*TASK REQUIREMENTS*: Copy out precisely the lines of the material that follows, beginning with the line containing "When is the" and ending with its last line; exclude pictures.

Segment Start: DATA EXTRACT

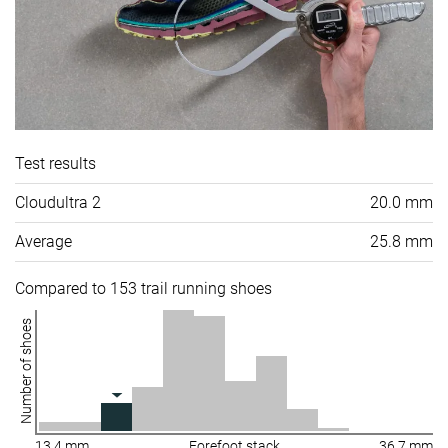
Test results
Cloudultra 2
20.0 mm
Average
25.8 mm
Compared to 153 trail running shoes
Number of shoes
13.4 mm
Forefoot stack
36.7 mm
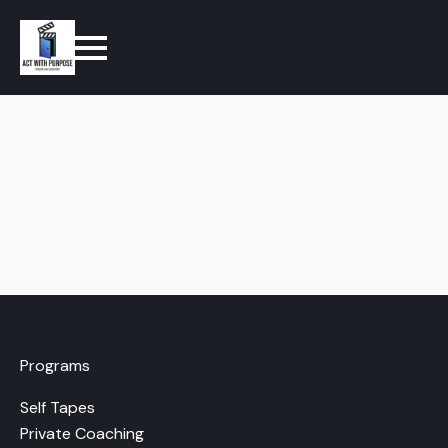
Programs
Self Tapes
Private Coaching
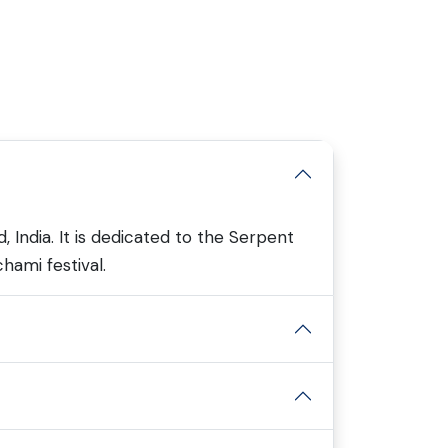
 India. It is dedicated to the Serpent
chami festival.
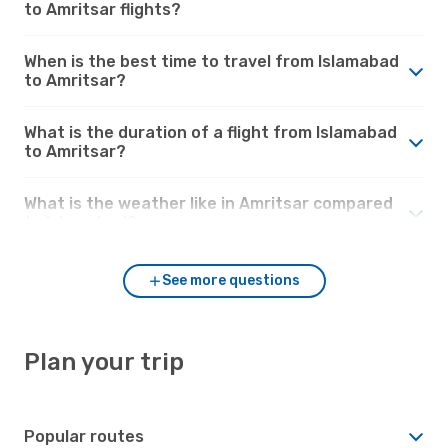
to Amritsar flights?
When is the best time to travel from Islamabad
to Amritsar?
What is the duration of a flight from Islamabad
to Amritsar?
What is the weather like in Amritsar compared
to Islamabad?
See more questions
Plan your trip
Popular routes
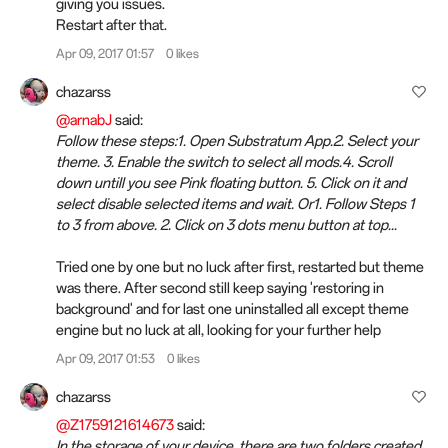
giving you issues.
Restart after that.
Apr 09, 2017 01:57
0 likes
chazarss
@arnabJ
said:
Follow these steps:1. Open Substratum App.2. Select your
theme. 3. Enable the switch to select all mods.4. Scroll
down untill you see Pink floating button. 5. Click on it and
select disable selected items and wait. Or1. Follow Steps 1
to 3 from above. 2. Click on 3 dots menu button at top...
Tried one by one but no luck after first, restarted but theme
was there. After second still keep saying 'restoring in
background' and for last one uninstalled all except theme
engine but no luck at all, looking for your further help
Apr 09, 2017 01:53
0 likes
chazarss
@Z1759121614673
said:
In the storage of your device, there are two folders created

Segment End: DATA EXTRACT

*RESPONSE FOR THIS EXERCISE*:
When is the best time to travel from Islamabad
to Amritsar?
What is the duration of a flight from Islamabad
to Amritsar?
What is the weather like in Amritsar compared
to Islamabad?
See more questions
Plan your trip
Popular routes
giving you issues.
Restart after that.
Apr 09, 2017 01:57
0 likes
chazarss
@arnabJ
said:
Follow these steps:1. Open Substratum App.2. Select your
theme. 3. Enable the switch to select all mods.4. Scroll
down untill you see Pink floating button. 5. Click on it and
select disable selected items and wait. Or1. Follow Steps 1
to 3 from above. 2. Click on 3 dots menu button at top...
Tried one by one but no luck after first, restarted but theme
was there. After second still keep saying 'restoring in
background' and for last one uninstalled all except theme
engine but no luck at all, looking for your further help
Apr 09, 2017 01:53
0 likes
chazarss
@Z1759121614673
said:
In the storage of your device, there are two folders created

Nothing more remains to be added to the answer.